Currently, the standard-of-care treatment for unselected patients with RAI-refractory advanced DTC includes the antiangiogenic multi-kinase inhibitors lenvatinib and sorafenib, which are associated with ORRs ranging from 12 to 65% (25, 26). In phase 3 clinical trials in patients with advanced DTC, lenvatinib and sorafenib demonstrated a median PFS of 18.3 and 10.8 months, respectively. Adverse events led to discontinuation of treatment in 14% of patients receiving lenvatinib and in 19% of patients receiving sorafenib. Recommended systemic treatments for patients with ATC are primarily taxanes, doxorubicin and platinum-based therapies for BRAF WT tumours, the dabrafenib/trametinib couplet for tumours with the BRAF V600E variant, and selective ALK, RET, or TRK inhibitors if an actionable fusion protein is identified (27, 28, 29).

In the current study, the highly selective TRK inhibitor larotrectinib showed durable antitumour efficacy in both adult and paediatric patients with TRK fusion-positive TC. Sustained disease control was demonstrated with a 69% 24-month PFS rate.
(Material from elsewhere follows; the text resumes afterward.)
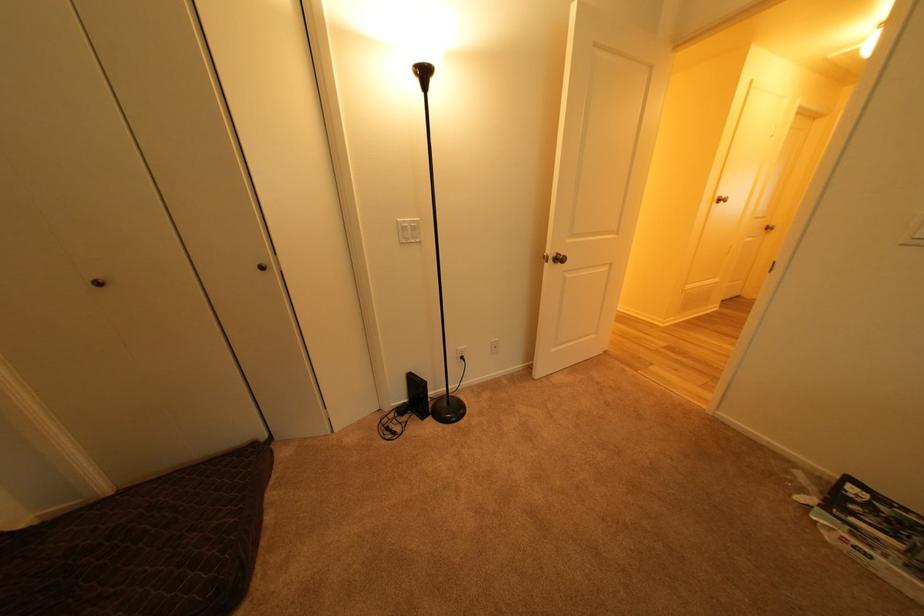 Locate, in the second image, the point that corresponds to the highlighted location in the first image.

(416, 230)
These data exceed the outcomes reported for the non-selective oral kinase inhibitors that primarily target the vascular endothelial growth factor receptor and are widely used in RAI-refractory DTC. The antitumour efficacy of larotrectinib was demonstrated across tumour subtypes. Among patients with DTC (PTC and FTC), the ORR was 86% (95% CI: 64–97), far exceeding that in other published studies using antiangiogenic kinase inhibitors in unselected patients with DTC. While the ORR among the seven patients classified as ATC in this analysis was lower at 29% (95% CI: 4–71), response exceeds those previously reported for cytotoxic chemotherapy, immunotherapy, and lenvatinib in this population (27, 29, 30, 31). Consistent with this, recent American Thyroid Association guidelines recommend the use of a TRK inhibitor (either larotrectinib or entrectinib) in TRK fusion-positive ATC (29).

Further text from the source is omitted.